Our team's research has found that the rate of change in island biodiversity increases significantly after initial human settlement, with the most dramatic changes occurring on islands settled relatively late. This includes Aotearoa New Zealand and many Pacific Islands.
Islands, especially in our region, provide excellent case studies to measure the ecological impact of people as they are highly sensitive to biodiversity changes. Because we know precisely when people arrived on different islands, we can study how the composition of its ecosystem changed before and after using fossil pollen.
The results, published today in Science, showed a consistent pattern on 24 of the islands where human arrival accelerated the turnover of vegetation by, on average, a factor of eleven. The most rapid changes occurred in islands that were settled most recently that include Aotearoa and French Polynesia. But even greater rates of change are observed on the Galápagos Archipelago, first inhabited in the 16th Century. Islands where humans arrived around 3000 years ago, such as Fiji and New Caledonia, saw a slower rate of change.
It could be interpreted that islands such as Fiji were more resilient to human arrival, but it is more likely that the land-use practices, technology and introduced species brought in during later European colonisation of other islands had a more profound impact than those of the earlier settlers.
These trends were observed globally including in the North Atlantic and Mediterranean islands, with very different climates, and while ecosystem change can also be driven by natural factors such as volcanic eruptions, earthquakes, extreme climate events, and changing sea levels, the researchers found that human activity outweighs all of these factors.
In Aotearoa and French Polynesia, we found that regardless of human arrival histories, vegetation change is still profound, even on some islands that have had little recent human settlement. This fits with what we find globally, that once an island has been occupied, the biodiversity changes are often irreversible.
Our research team advises that current island biodiversity protection strategies must account for the long-term impact of people and the degree to which ecological changes today differ from pre-human times.

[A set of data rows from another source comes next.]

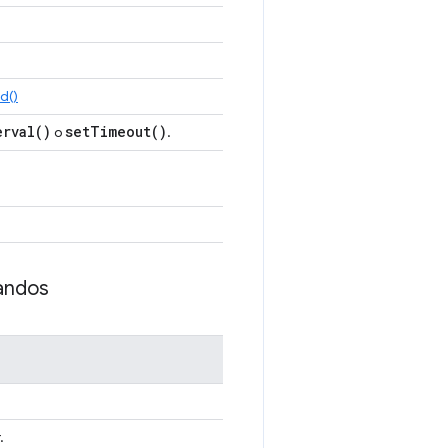
d()
erval(
)
set
Timeout(
)
o
.
andos
.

Aotearoa is renowned for its biodiversity conservation successes, especially on island reserves, but we have found that legacy of human activity makes any aim of restoring pristine wilderness mostly implausible. Regardless, the cultural interests of mana whenua now rightly take precedence with recognition of substantial cultural heritage on the offshore islands, as well as acknowledgement of enduring living traditions of sustainable biodiversity management. It may be encouraging that it is likely that the rate of biodiversity change will slow, albeit in hundreds of years.